Search code examples
pythonpython-3.xurllibioerror

How do I fix this IOError: [Errno socket error] [Errno 11004]?


This simple Python 3 script:

import urllib.request

host = "scholar.google.com"
link = "/scholar.bib?q=info:K7uZdMSvdQ0J:scholar.google.com/&output=citation&hl=en&as_sdt=1,14&ct=citation&cd=0"
url = "http://" + host + link
filename = "cite0.bib"
print(url)
urllib.request.urlretrieve("http://scholar.google.com" + url, filename)

raises this exception:

Traceback (most recent call last):
  File "C:/Users/ricardo/Desktop/Google-Scholar/BibTex/test2.py", line 8, in <module>
    urllib.request.urlretrieve("http://scholar.google.com" + url, filename)
  File "C:\Python32\lib\urllib\request.py", line 150, in urlretrieve
    return _urlopener.retrieve(url, filename, reporthook, data)
  File "C:\Python32\lib\urllib\request.py", line 1569, in retrieve
    fp = self.open(url, data)
  File "C:\Python32\lib\urllib\request.py", line 1541, in open
    raise IOError('socket error', msg).with_traceback(sys.exc_info()[2])
  File "C:\Python32\lib\urllib\request.py", line 1537, in open
    return getattr(self, name)(url)
  File "C:\Python32\lib\urllib\request.py", line 1715, in open_http
    return self._open_generic_http(http.client.HTTPConnection, url, data)
  File "C:\Python32\lib\urllib\request.py", line 1695, in _open_generic_http
    http_conn.request("GET", selector, headers=headers)
  File "C:\Python32\lib\http\client.py", line 967, in request
    self._send_request(method, url, body, headers)
  File "C:\Python32\lib\http\client.py", line 1005, in _send_request
    self.endheaders(body)
  File "C:\Python32\lib\http\client.py", line 963, in endheaders
    self._send_output(message_body)
  File "C:\Python32\lib\http\client.py", line 808, in _send_output
    self.send(msg)
  File "C:\Python32\lib\http\client.py", line 746, in send
    self.connect()
  File "C:\Python32\lib\http\client.py", line 724, in connect
    self.timeout, self.source_address)
  File "C:\Python32\lib\socket.py", line 386, in create_connection
    for res in getaddrinfo(host, port, 0, SOCK_STREAM):
IOError: [Errno socket error] [Errno 11004] getaddrinfo failed

I can open the url that results from the print statement just fine:

http://scholar.google.com/scholar.bib?q=info:K7uZdMSvdQ0J:scholar.google.com/&output=citation&hl=en&as_sdt=1,14&ct=citation&cd=0

What is causing this? I tried changing http:// to http:/// (three slashes), but the same exception is raised.


Solution

  • Here's your problem:

    urllib.request.urlretrieve("http://scholar.google.com" + url, filename)
    

    You're adding the http://scholar.google.com part twice (url already starts http://scholar.google.com). Therefore urillib thinks you're asking for a page on scholar.google.comhttp -- needless to say, this domain does not exist. Which is exactly what your error says.

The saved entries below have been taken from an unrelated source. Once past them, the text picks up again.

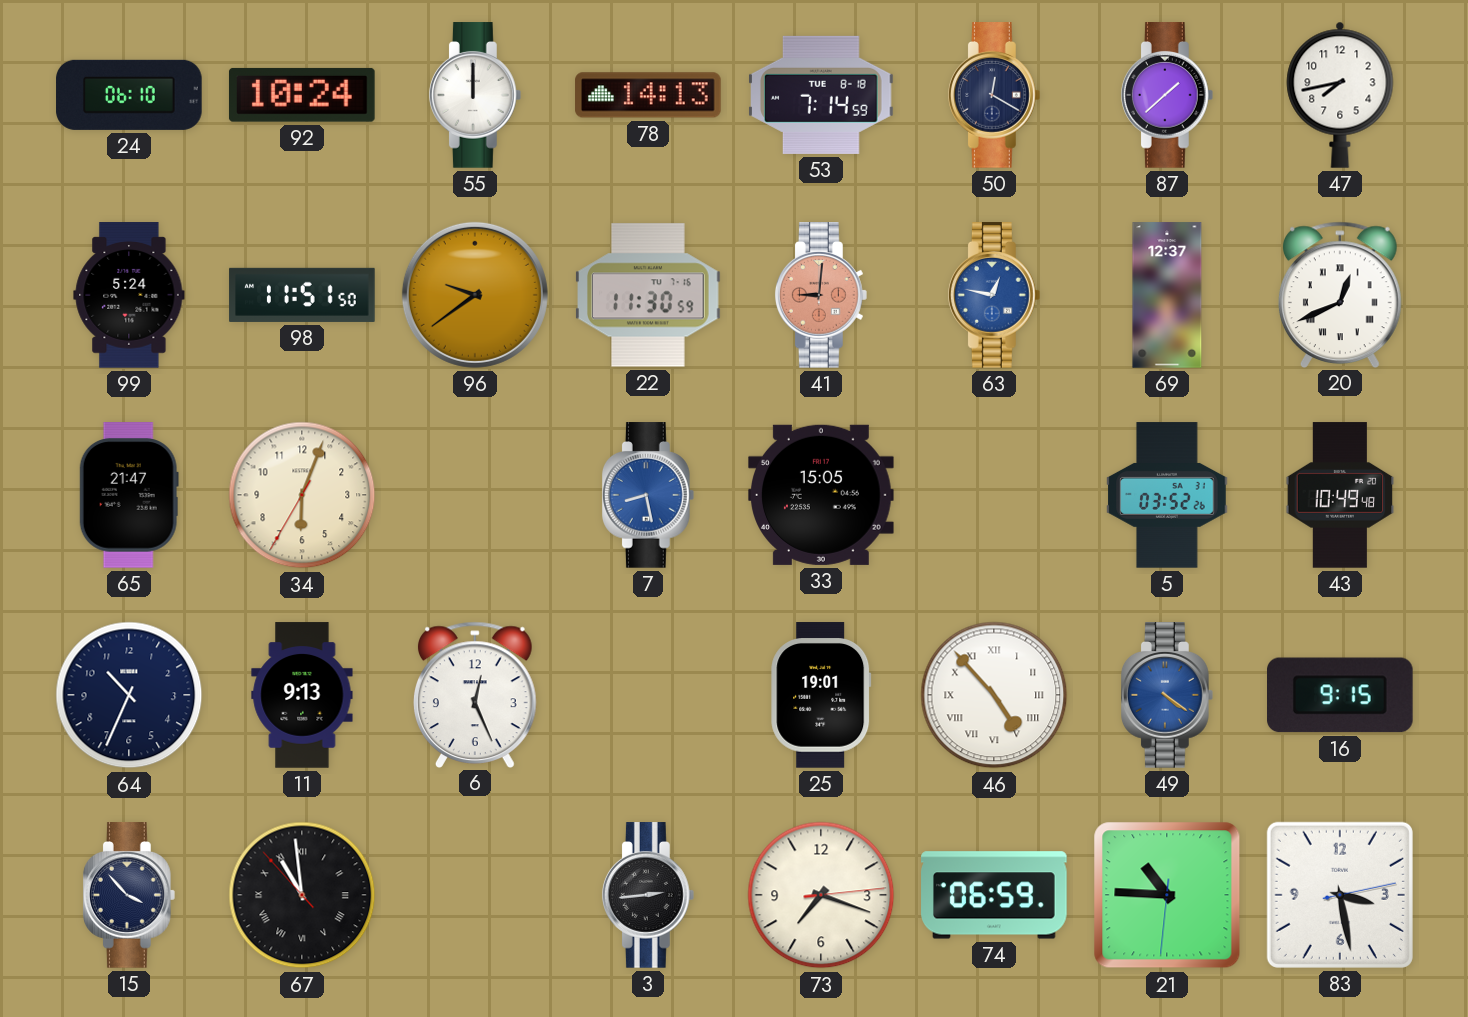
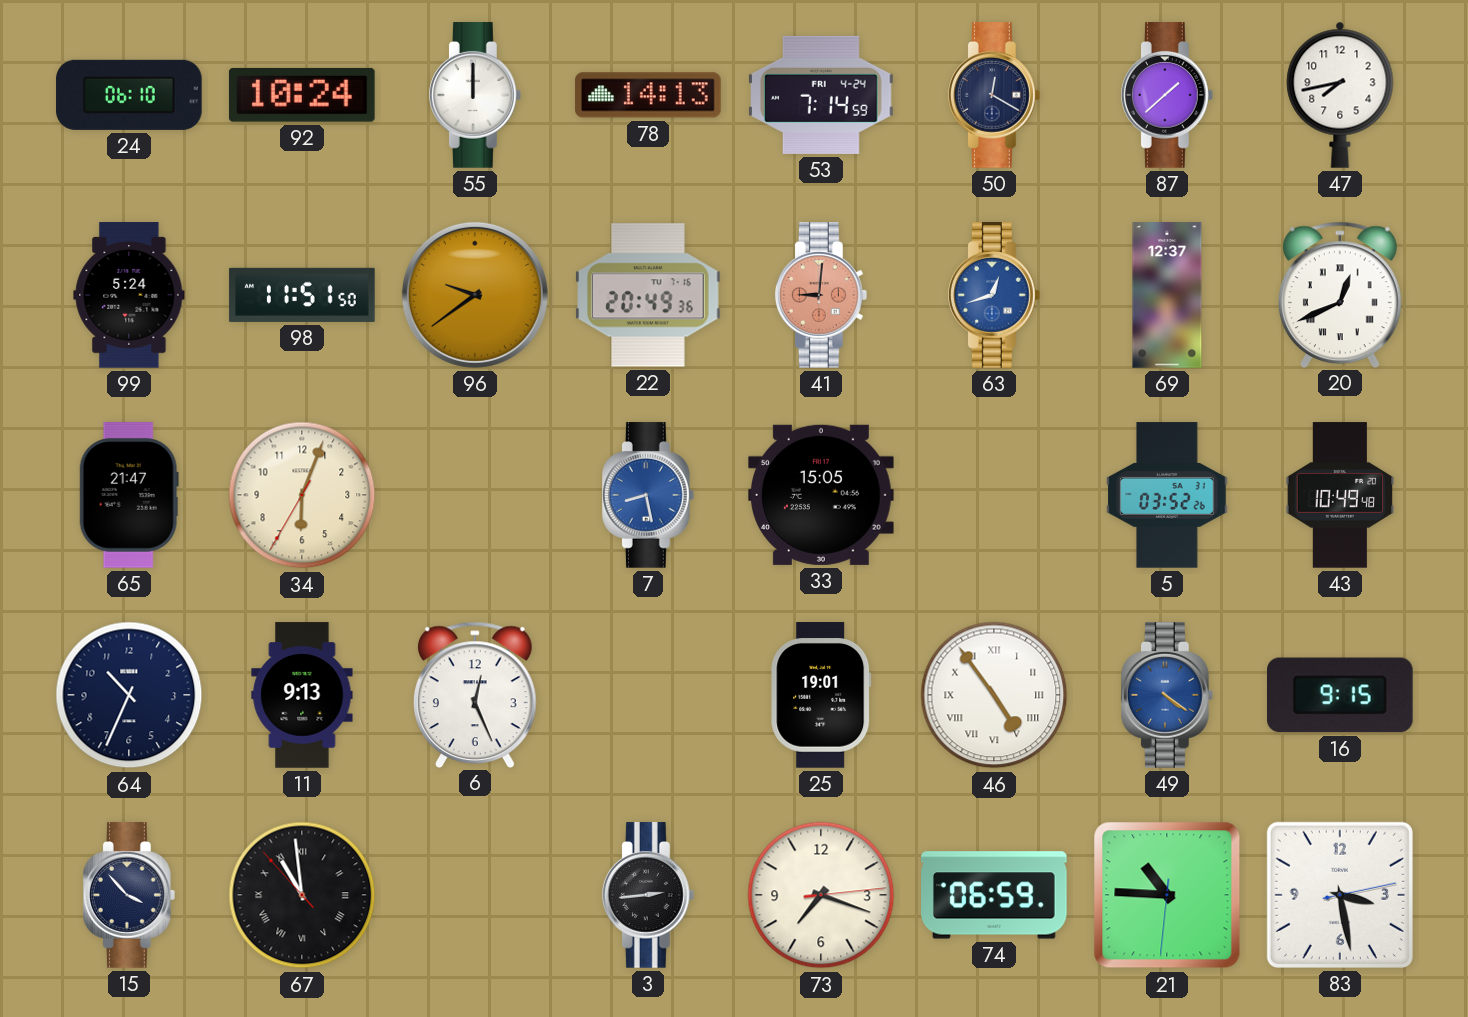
53 date: TUE 8-18 -> FRI 4-24
22: 11:30 -> 20:49
63: 12:47 -> 12:42
46: 4:53 -> 4:54
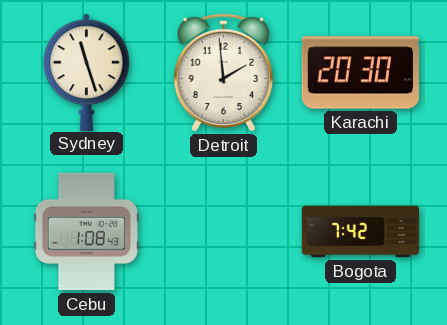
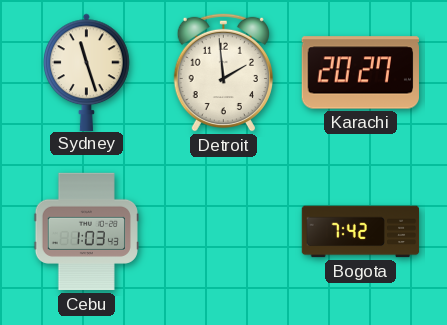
Karachi: 20:30 -> 20:27
Cebu: 1:08 -> 1:03
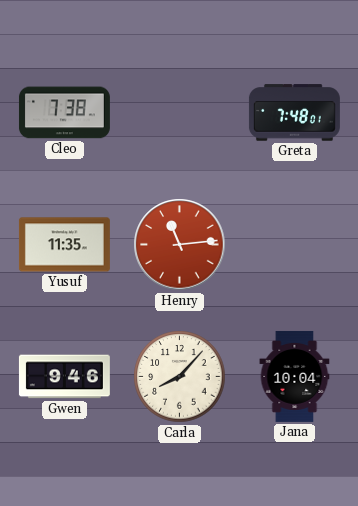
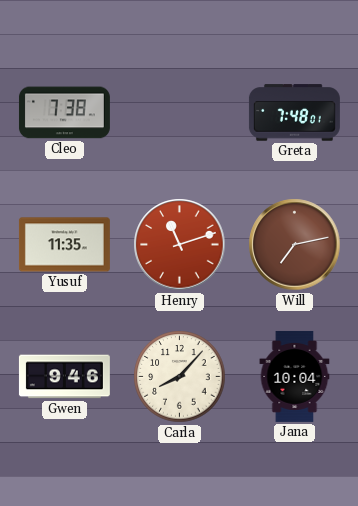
Henry: 11:14 -> 11:12
Will: none -> 7:13
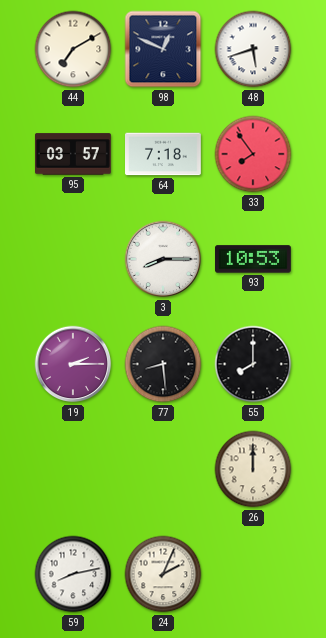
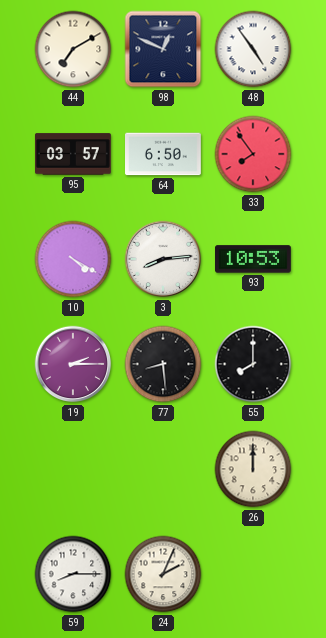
48: 5:42 -> 4:54
64: 7:18 -> 6:50
10: none -> 4:20
3: 8:15 -> 8:14
59: 8:13 -> 8:15
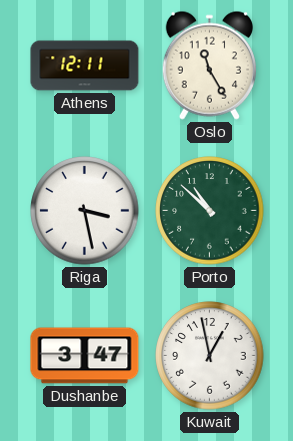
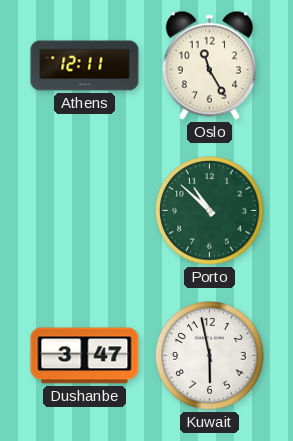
Riga: 3:28 -> none
Kuwait: 12:58 -> 5:58
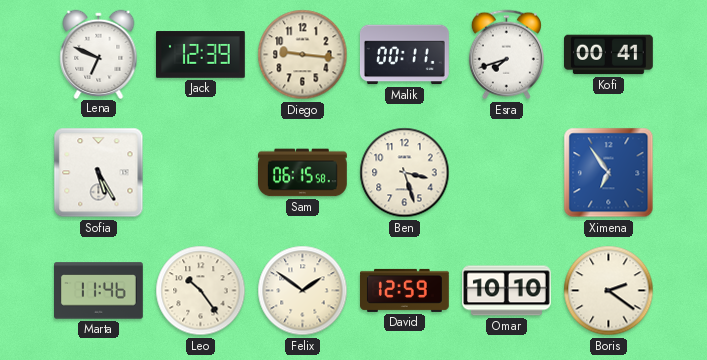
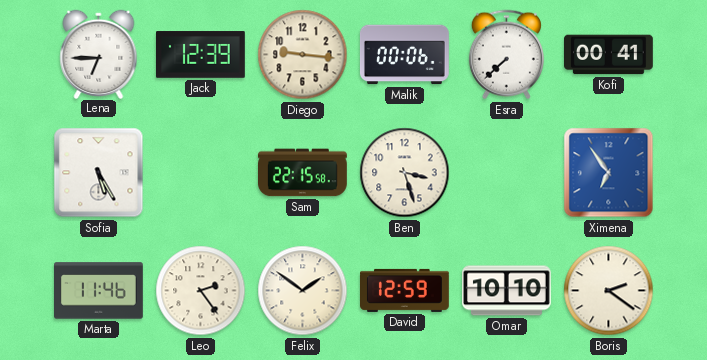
Lena: 6:49 -> 6:45
Malik: 00:11 -> 00:06
Esra: 7:42 -> 7:38
Sam: 06:15 -> 22:15
Leo: 10:24 -> 2:24
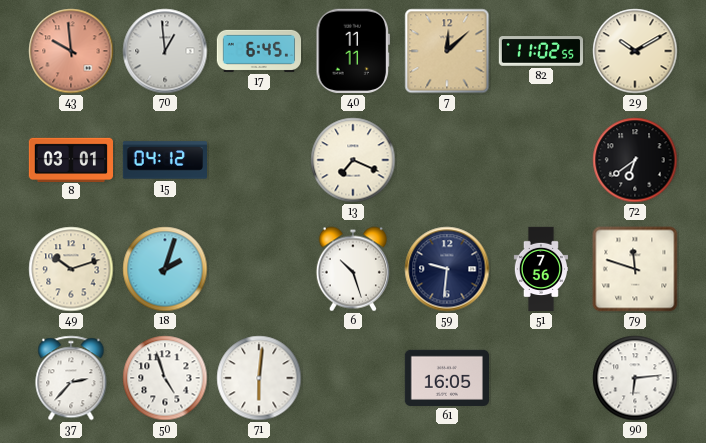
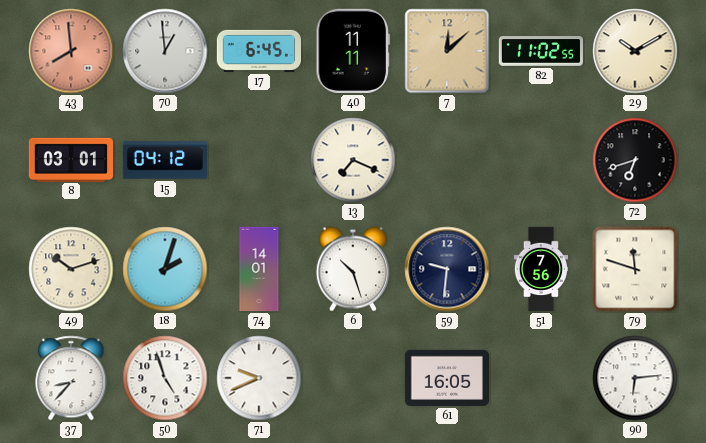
43: 9:59 -> 7:59
72: 6:39 -> 6:42
74: none -> 14:01
37: 2:37 -> 8:37
71: 6:01 -> 9:41
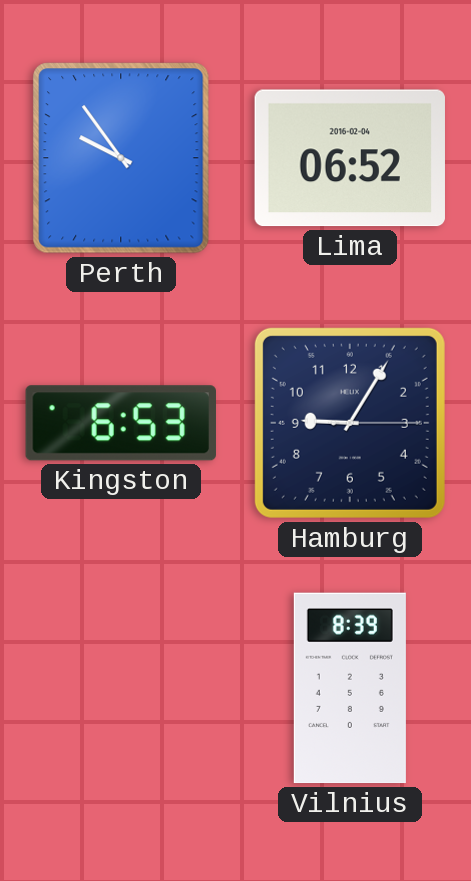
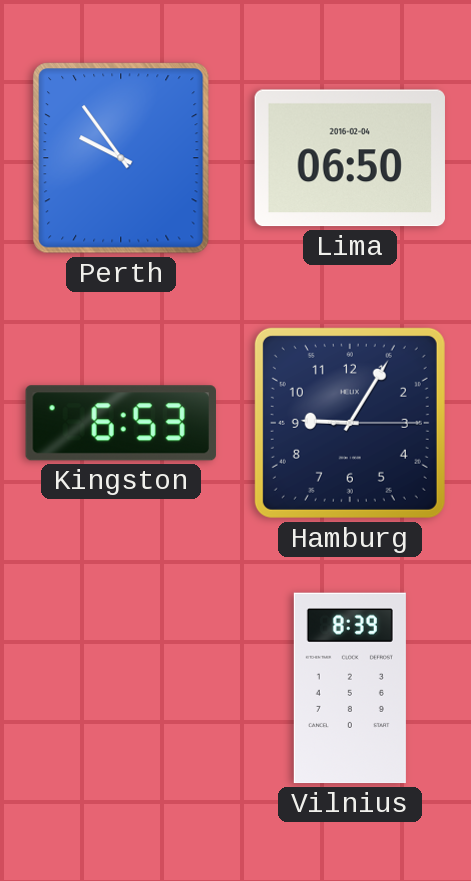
Lima: 06:52 -> 06:50
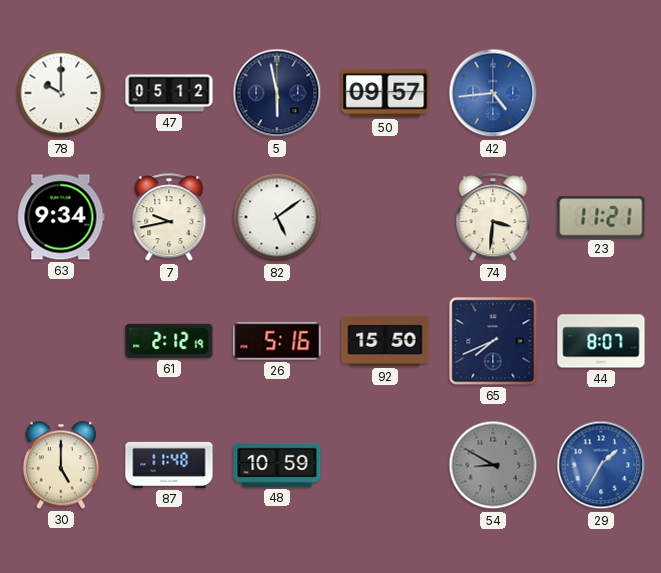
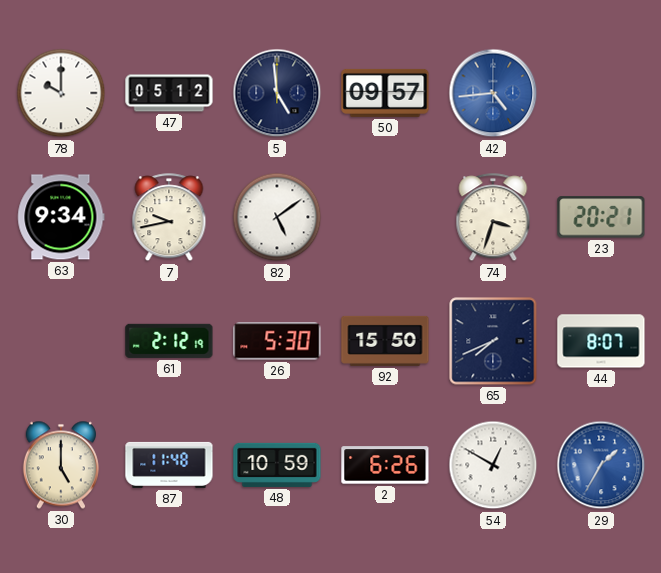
5: 5:58 -> 4:59
74: 3:31 -> 3:33
23: 11:21 -> 20:21
26: 5:16 -> 5:30
2: none -> 6:26
54: 8:50 -> 12:50
54 dial: grey -> white
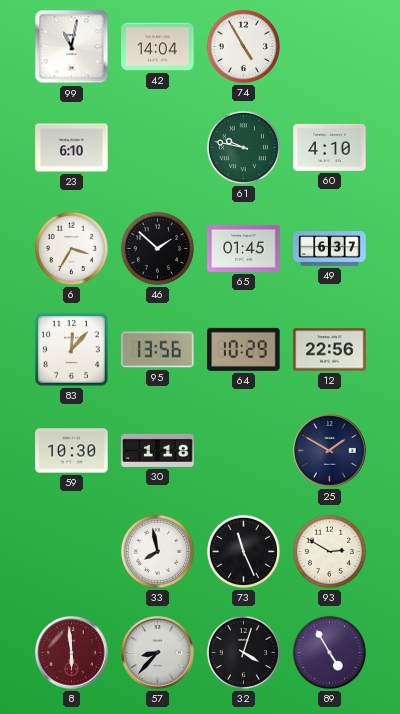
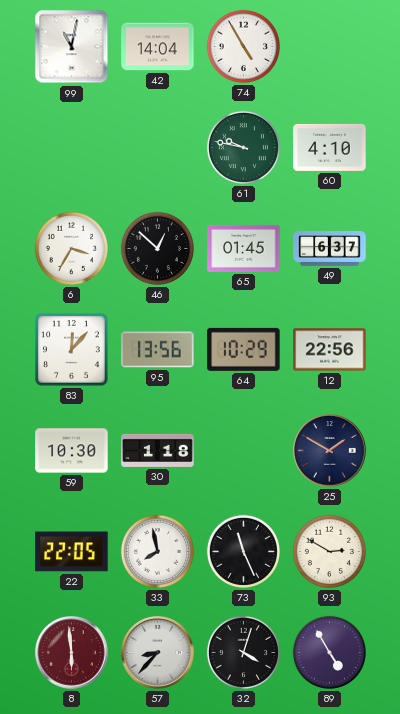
23: 6:10 -> none
46: 1:52 -> 12:52
22: none -> 22:05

    Just request url obviously.

    Handy hint to find this kind of thing faster in the future: when adding a print statement for debugging, be sure to print the actual value you are using in the command you're debugging. You would have found this in approximately two seconds if your print statement had also concatenated the base URL.